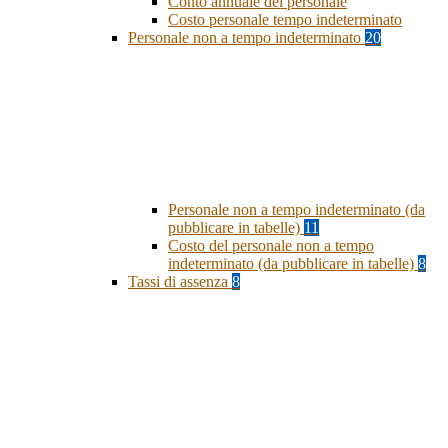
Conto annuale del personale
Costo personale tempo indeterminato
Personale non a tempo indeterminato
20
Personale non a tempo indeterminato (da
pubblicare in tabelle)
11
Costo del personale non a tempo
indeterminato (da pubblicare in tabelle)
8
Tassi di assenza
8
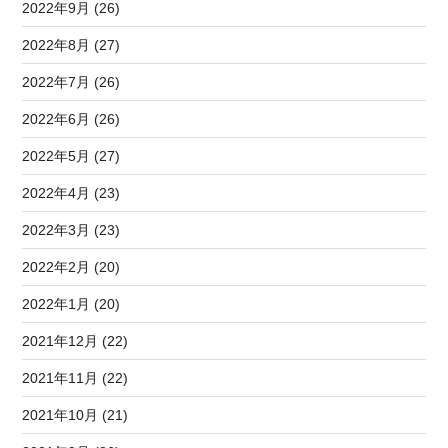
2022年9月 (26)
2022年8月 (27)
2022年7月 (26)
2022年6月 (26)
2022年5月 (27)
2022年4月 (23)
2022年3月 (23)
2022年2月 (20)
2022年1月 (20)
2021年12月 (22)
2021年11月 (22)
2021年10月 (21)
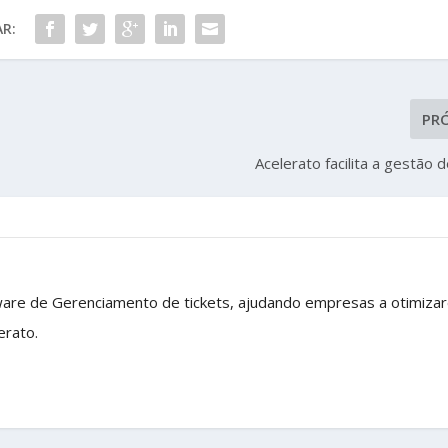
R:
PR
Acelerato facilita a gestão 
ware de Gerenciamento de tickets, ajudando empresas a otimiza
erato.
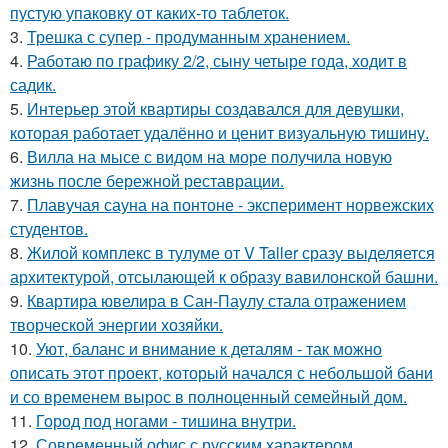
пустую упаковку от каких-то таблеток.
3.
Трешка с супер - продуманным хранением.
4.
Работаю по графику 2/2, сыну четыре года, ходит в
садик.
5.
Интерьер этой квартиры создавался для девушки,
которая работает удалённо и ценит визуальную тишину.
6.
Вилла на мысе с видом на море получила новую
жизнь после бережной реставрации.
7.
Плавучая сауна на понтоне - эксперимент норвежских
студентов.
8.
Жилой комплекс в тулуме от V Taller сразу выделяется
архитектурой, отсылающей к образу вавилонской башни.
9.
Квартира ювелира в Сан-Паулу стала отражением
творческой энергии хозяйки.
10.
Уют, баланс и внимание к деталям - так можно
описать этот проект, который начался с небольшой бани
и со временем вырос в полноценный семейный дом.
11.
Город под ногами - тишина внутри.
12.
Современный офис с русским характером.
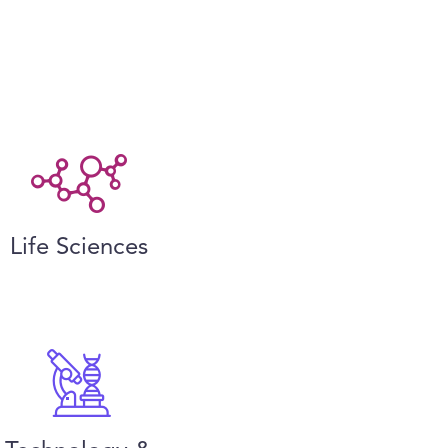
Life Sciences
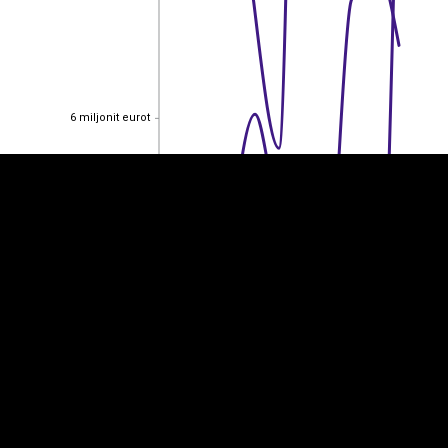
EST
|
ENG
6 miljonit eurot
6 miljonit eurot
4 miljonit eurot
4 miljonit eurot
2 miljonit eurot
2 miljonit eurot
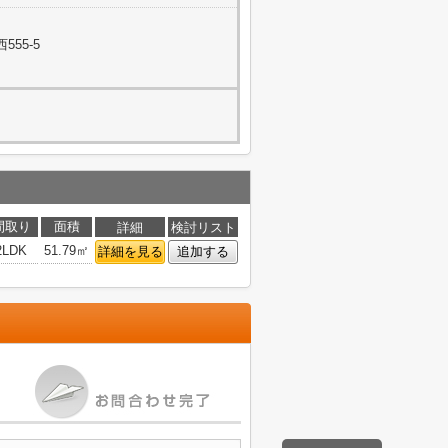
55-5
間取り
面積
詳細
検討リスト
2LDK
51.79㎡
詳細を見る
追加する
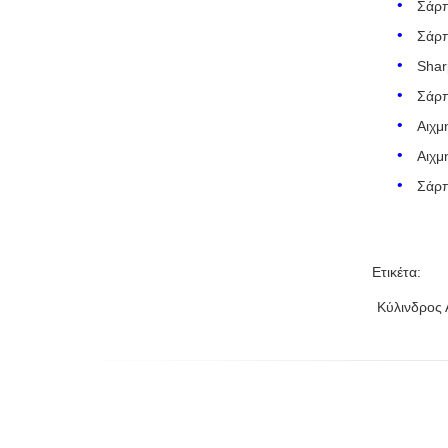
Σάρ
Σάρ
Sha
Σάρ
Αιχ
Αιχ
Σάρ
Ετικέτα:
Κύλινδρος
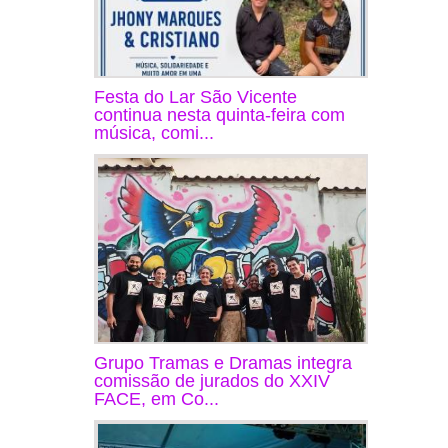
Festa do Lar São Vicente
continua nesta quinta-feira com
música, comi...
Grupo Tramas e Dramas integra
comissão de jurados do XXIV
FACE, em Co...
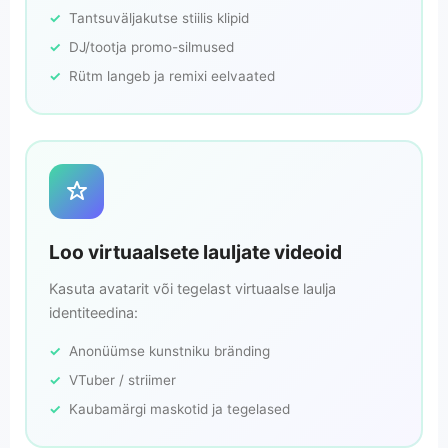
Tantsuväljakutse stiilis klipid
DJ/tootja promo-silmused
Rütm langeb ja remixi eelvaated
Loo virtuaalsete lauljate videoid
Kasuta avatarit või tegelast virtuaalse laulja
identiteedina:
Anonüümse kunstniku bränding
VTuber / striimer
Kaubamärgi maskotid ja tegelased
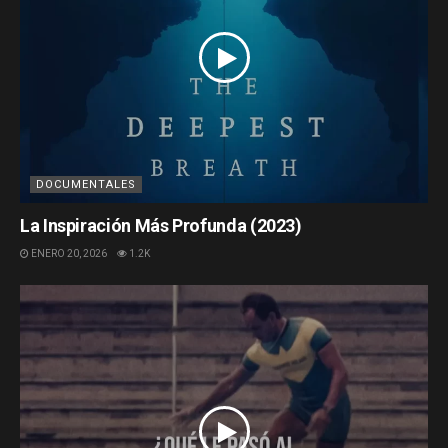
DOCUMENTALES
La Inspiración Más Profunda (2023)
ENERO 20, 2026
1.2K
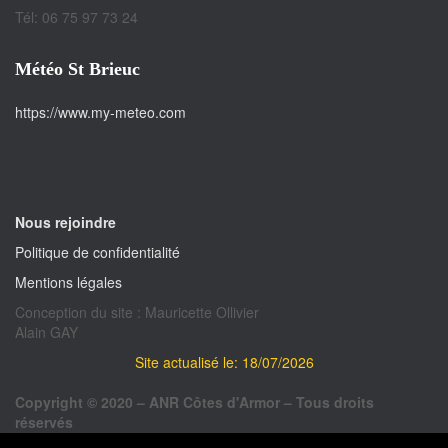
Tél: 06 75 97 73 24
Météo St Brieuc
https://www.my-meteo.com
Nous rejoindre
Politique de confidentialité
Mentions légales
Conception du site : Mauricette Ollivier
Alain GAY
Site actualisé le: 18/07/2026
Copyright © 2020 – ANR Côtes d'Armor – Tous droits
réservés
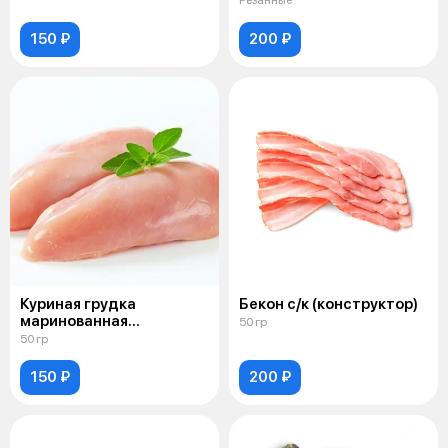
Резанные
150 ₽
200 ₽
Куриная грудка
Бекон с/к (конструктор)
маринованная
50 гр
(конструктор)
50 гр
150 ₽
200 ₽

- **What to produce**: Leave out all pictures and output each line exactly, from the top of the records through the line that holds "Трешка с супер - продуманным хранением.".

- **Output for this task**:
Conto annuale del personale
Costo personale tempo indeterminato
Personale non a tempo indeterminato
20
Personale non a tempo indeterminato (da
pubblicare in tabelle)
11
Costo del personale non a tempo
indeterminato (da pubblicare in tabelle)
8
Tassi di assenza
8
2022年9月 (26)
2022年8月 (27)
2022年7月 (26)
2022年6月 (26)
2022年5月 (27)
2022年4月 (23)
2022年3月 (23)
2022年2月 (20)
2022年1月 (20)
2021年12月 (22)
2021年11月 (22)
2021年10月 (21)
R:
PR
Acelerato facilita a gestão 
ware de Gerenciamento de tickets, ajudando empresas a otimiza
erato.
пустую упаковку от каких-то таблеток.
3.
Трешка с супер - продуманным хранением.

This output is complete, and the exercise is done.